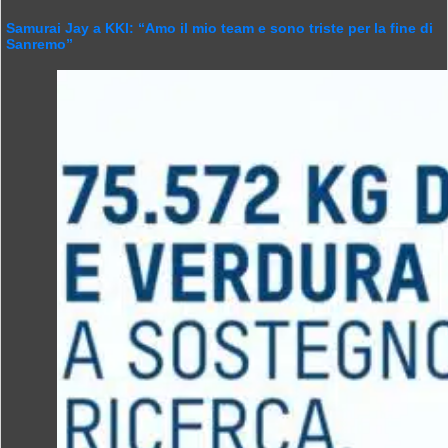
Samurai Jay a KKI: “Amo il mio team e sono triste per la fine di
Sanremo”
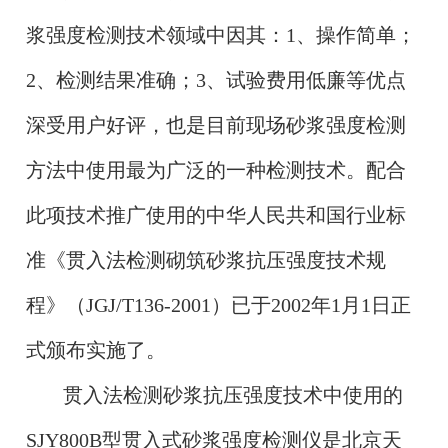
浆强度检测技术领域中因其：1、操作简单；
2、检测结果准确；3、试验费用低廉等优点
深受用户好评，也是目前现场砂浆强度检测
方法中使用最为广泛的一种检测技术。配合
此项技术推广使用的中华人民共和国行业标
准《贯入法检测砌筑砂浆抗压强度技术规
程》（JGJ/T136-2001）已于2002年1月1日正
式颁布实施了。
贯入法检测砂浆抗压强度技术中使用的
SJY800B型贯入式砂浆强度检测仪是北京天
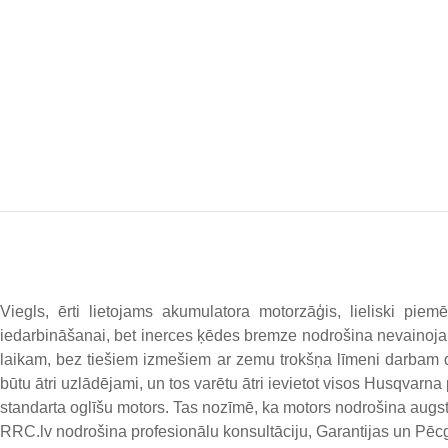
Viegls, ērti lietojams akumulatora motorzāģis, lieliski pie
iedarbināšanai, bet inerces ķēdes bremze nodrošina nevaino
laikam, bez tiešiem izmešiem ar zemu trokšņa līmeni darbam dzīv
būtu ātri uzlādējami, un tos varētu ātri ievietot visos Husqvarn
standarta oglīšu motors. Tas nozīmē, ka motors nodrošina aug
RRC.lv nodrošina profesionālu konsultāciju, Garantijas un Pēcg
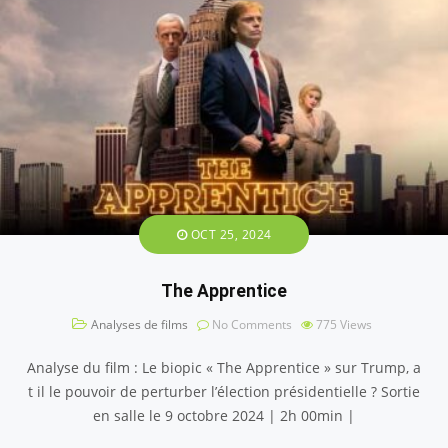
OCT 25, 2024
The Apprentice
Analyses de films
No Comments
775
Views
Analyse du film : Le biopic « The Apprentice » sur Trump, a
t il le pouvoir de perturber l’élection présidentielle ? Sortie
en salle le 9 octobre 2024 | 2h 00min |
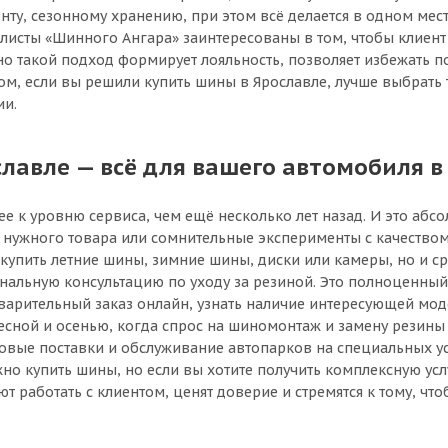
, сезонному хранению, при этом всё делается в одном месте
исты «Шинного Ангара» заинтересованы в том, чтобы клиент 
о такой подход формирует лояльность, позволяет избежать п
м, если вы решили купить шины в Ярославле, лучше выбрать т
ии.
авле — всё для вашего автомобиля в
е к уровню сервиса, чем ещё несколько лет назад. И это аб
к нужного товара или сомнительные эксперименты с качест
 купить летние шины, зимние шины, диски или камеры, но и ср
ональную консультацию по уходу за резиной. Это полноценны
дварительный заказ онлайн, узнать наличие интересующей мо
весной и осенью, когда спрос на шиномонтаж и замену резины
овые поставки и обслуживание автопарков на специальных ус
но купить шины, но если вы хотите получить комплексную усл
 работать с клиентом, ценят доверие и стремятся к тому, чт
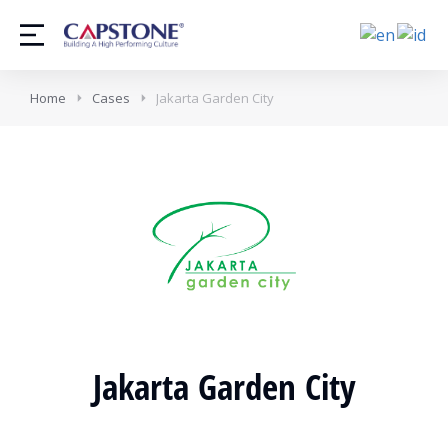
Home
Cases
Jakarta Garden City
Jakarta Garden City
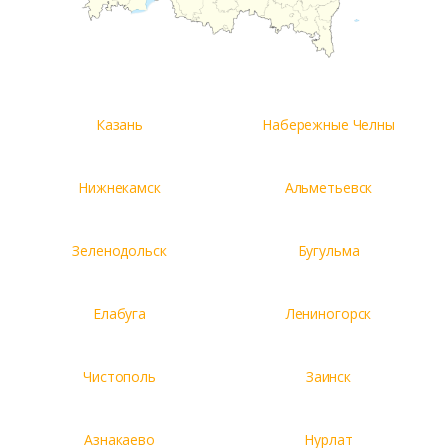
Казань
Набережные Челны
Нижнекамск
Альметьевск
Зеленодольск
Бугульма
Елабуга
Лениногорск
Чистополь
Заинск
Азнакаево
Нурлат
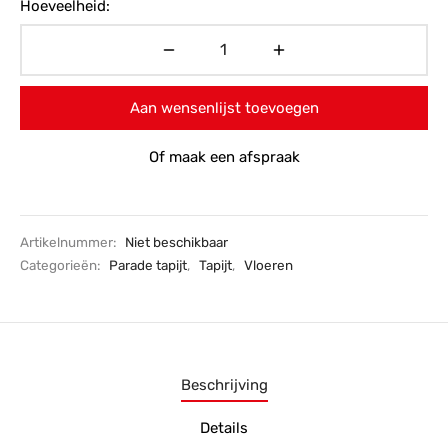
Hoeveelheid:
Aan wensenlijst toevoegen
Of maak een afspraak
Artikelnummer:
Niet beschikbaar
Categorieën:
Parade tapijt
,
Tapijt
,
Vloeren
Beschrijving
Details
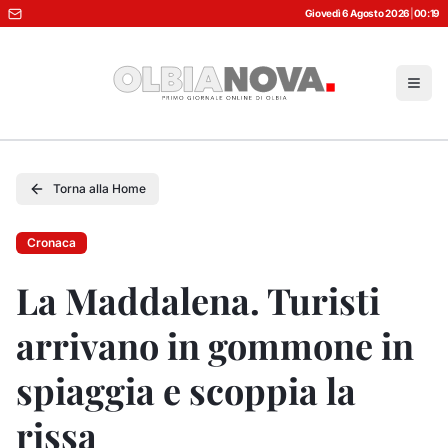
Giovedì 6 Agosto 2026
|
00:19
Torna alla Home
Cronaca
La Maddalena. Turisti
arrivano in gommone in
spiaggia e scoppia la
rissa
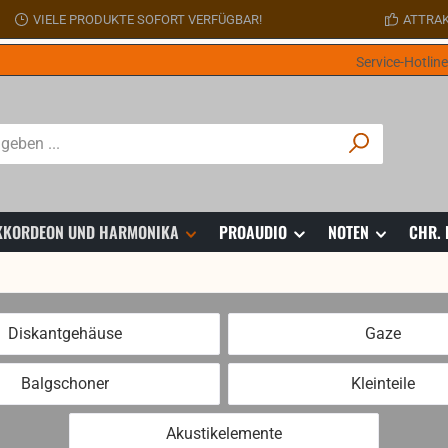
VIELE PRODUKTE SOFORT VERFÜGBAR!
ATTRAK
Service-Hotlin
 AKKORDEON UND HARMONIKA
PROAUDIO
NOTEN
CHR.
Diskantgehäuse
Gaze
Balgschoner
Kleinteile
Akustikelemente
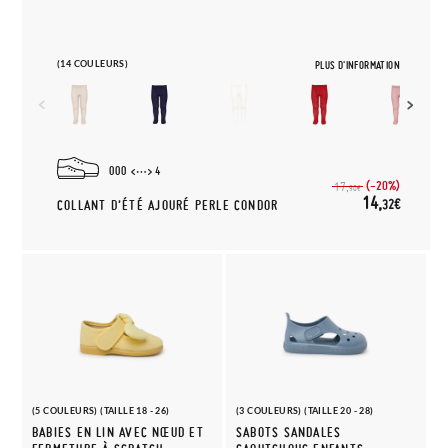
(14 COULEURS)
PLUS D'INFORMATION
000
4
(-20%)
17,
90€
14,
32€
COLLANT D’ÉTÉ AJOURÉ PERLE CONDOR
(5 COULEURS) (TAILLE 18 - 26)
(3 COULEURS) (TAILLE 20 - 28)
BABIES EN LIN AVEC NŒUD ET
SABOTS SANDALES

______________________________

→ EXERCISE BRIEF: Return the material above in exact form. Pictures stay out.

→ OUTPUT BELOW:
Samurai Jay a KKI: “Amo il mio team e sono triste per la fine di
Sanremo”
浆强度检测技术领域中因其：1、操作简单；
2、检测结果准确；3、试验费用低廉等优点
深受用户好评，也是目前现场砂浆强度检测
方法中使用最为广泛的一种检测技术。配合
此项技术推广使用的中华人民共和国行业标
准《贯入法检测砌筑砂浆抗压强度技术规
程》（JGJ/T136-2001）已于2002年1月1日正
式颁布实施了。
贯入法检测砂浆抗压强度技术中使用的
SJY800B型贯入式砂浆强度检测仪是北京天
Viegls, ērti lietojams akumulatora motorzāģis, lieliski pie
iedarbināšanai, bet inerces ķēdes bremze nodrošina nevaino
laikam, bez tiešiem izmešiem ar zemu trokšņa līmeni darbam dzīv
būtu ātri uzlādējami, un tos varētu ātri ievietot visos Husqvarn
standarta oglīšu motors. Tas nozīmē, ka motors nodrošina aug
RRC.lv nodrošina profesionālu konsultāciju, Garantijas un Pēcg
OCT 25, 2024
The Apprentice
Analyses de films
No Comments
775
Views
Analyse du film : Le biopic « The Apprentice » sur Trump, a
t il le pouvoir de perturber l’élection présidentielle ? Sortie
en salle le 9 octobre 2024 | 2h 00min |
, сезонному хранению, при этом всё делается в одном месте
исты «Шинного Ангара» заинтересованы в том, чтобы клиент 
о такой подход формирует лояльность, позволяет избежать п
м, если вы решили купить шины в Ярославле, лучше выбрать т
ии.
авле — всё для вашего автомобиля в
е к уровню сервиса, чем ещё несколько лет назад. И это аб
к нужного товара или сомнительные эксперименты с качест
 купить летние шины, зимние шины, диски или камеры, но и ср
ональную консультацию по уходу за резиной. Это полноценны
дварительный заказ онлайн, узнать наличие интересующей мо
весной и осенью, когда спрос на шиномонтаж и замену резины
овые поставки и обслуживание автопарков на специальных ус
но купить шины, но если вы хотите получить комплексную усл
 работать с клиентом, ценят доверие и стремятся к тому, чт
Home
Cases
Jakarta Garden City
Jakarta Garden City
Казань
Набережные Челны
Нижнекамск
Альметьевск
Зеленодольск
Бугульма
Елабуга
Лениногорск
Чистополь
Заинск
Азнакаево
Нурлат
Hoeveelheid:
Aan wensenlijst toevoegen
Of maak een afspraak
Artikelnummer:
Niet beschikbaar
Categorieën:
Parade tapijt
,
Tapijt
,
Vloeren
Beschrijving
Details
Giovedì 6 Agosto 2026
|
00:19
Torna alla Home
Cronaca
La Maddalena. Turisti
arrivano in gommone in
spiaggia e scoppia la
rissa
VIELE PRODUKTE SOFORT VERFÜGBAR!
ATTRAK
Service-Hotlin
 AKKORDEON UND HARMONIKA
PROAUDIO
NOTEN
CHR.
Diskantgehäuse
Gaze
Balgschoner
Kleinteile
Akustikelemente
(14 COULEURS)
PLUS D'INFORMATION
000
4
(-20%)
17,
90€
14,
32€
COLLANT D’ÉTÉ AJOURÉ PERLE CONDOR
(5 COULEURS) (TAILLE 18 - 26)
(3 COULEURS) (TAILLE 20 - 28)
BABIES EN LIN AVEC NŒUD ET
SABOTS SANDALES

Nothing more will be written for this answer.